Another plaque on the façade names this as Annesley Town House, and traces the history of the house back almost 3½ centuries, claiming that ‘King James II rested here after the Battle of the Boyne in 1690 on his way to a waiting ship at Duncannon.’
This plaque also recalls an interesting association of the Annesley family with New Ross. Arthur Annesley (1677-1737) had been MP for New Ross in Ireland and for Cambridge University in England at the same time, when he inherited the estates of his brother John Annesley (1676-1710), and became the 5th Earl of Anglesey in 1727. He later became Governor of Co Wexford (1727).
In a complicated line of succession, his cousin, Arthur Annesley (1686-1727), inherited another set of Annesley family estates and titles as the 4th Lord Altham when he was only 15. By then he was already a rake and a gambler, by the age of 18 he was married and widowed, and in 1707 he married his second wife, Mary Sheffield, an illegitimate daughter of the Duke of Buckingham.
Arthur lived a dissolute life and squandered his inheritance. He moved back to Ireland in 1710 because of the lower cost of living and rented Dunmain House, near Gusserane, south-east of New Ross, from Margaret Pigott Colclough. Arthur and Mary separated briefly, but they were reconciled in 1713, and on 15 April 1715 Mary gave birth in Dunmain House to a son and heir, James Annesley. When the child was baptised in the house, Mrs Colclough was one of his godparents.
James Annesley became the famous missing and kidnapped heir, and was at the heart of a series of court cases that became society scandals in the mid-18th century. James died in England at the age of 44 in 1760 without ever enforcing the court rulings in his favour that would have allowed him to recover his titles and his estates in Co Wexford. His story is said to have inspired Robert Louis Stevenson’s Kidnapped.
Father James Aloysius Cullen, who was born in the Annesley Town House in New Ross on 23 October 1841, was a man of a very different temperament to the key figures in the Annesley scandals, and he went on to become the founder of the Pioneer Total Abstinence Association (PTAA).
Shortly after James Cullen was born, the Cullen family moved across the river to Bawnjames House, Co Kilkenny, near Rosbercon on the west bank of New Ross.

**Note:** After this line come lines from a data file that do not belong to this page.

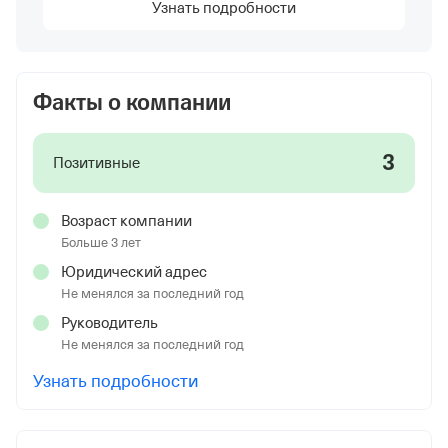
Узнать подробности
Факты о компании
3
Позитивные
Возраст компании
Больше 3 лет
Юридический адрес
Не менялся за последний год
Руководитель
Не менялся за последний год
Узнать подробности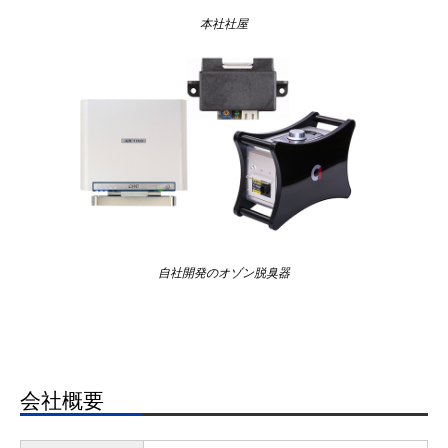
本社社屋
自社開発のオゾン脱臭器
会社概要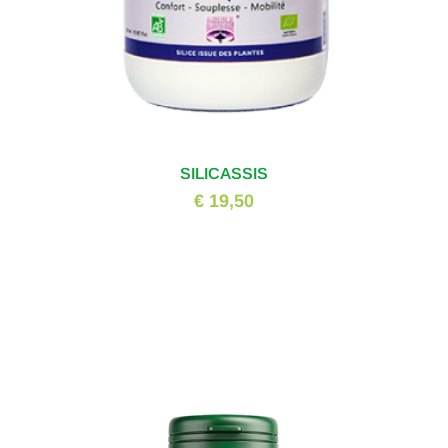
SILICASSIS
€ 19,50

James Cullen first went to school with the Christian Brothers in New Ross before going on to the Jesuit-run school at Clongowes Wood in Co Kildare in 1856.
He studied for the priesthood in Carlow from 1861 and was ordained priest by Bishop James Walshe in Carlow Cathedral on 28 October 1864.
James Cullen became a priest in the Diocese of Ferns, where his first appointment was as a curate in Wexford town, where he introduced the Christmas Crib. Two years later, he helped establish the Ferns House of Missions in Enniscorthy, and for 15 years he was the Superior of the House of Missions.
He joined the Society of Jesus (Jesuits) in 1881, and after studies in Belgium, he returned to Dublin. A born organiser, he founded the Pioneers in 1898, edited the Sacred Heart Messenger, and built the Saint Francis Xavier Hall (SFX) in Gardiner Street. He died in Dublin on 6 December 1921, having heard the news of the signing of the Anglo-Irish Treaty.
The house associated with the Cullen family is now Hanrahan’s public house. This is a terraced, two-bay four-storey house, was built or rebuilt ca 1825, and was renovated ca 1880, when the rendered façade enrichments were added and the symmetrical pub front was inserted on the ground floor.
This pub front has fluted pilasters on polished granite plinths, fixed-pane windows, glazed timber panelled doors with overlights, a fascia with gabled paired fluted consoles, and dentilated moulded cornice with cresting.
Most of the historic or original fabric, both outside and inside, have survived, keeping the character of this street in New Ross.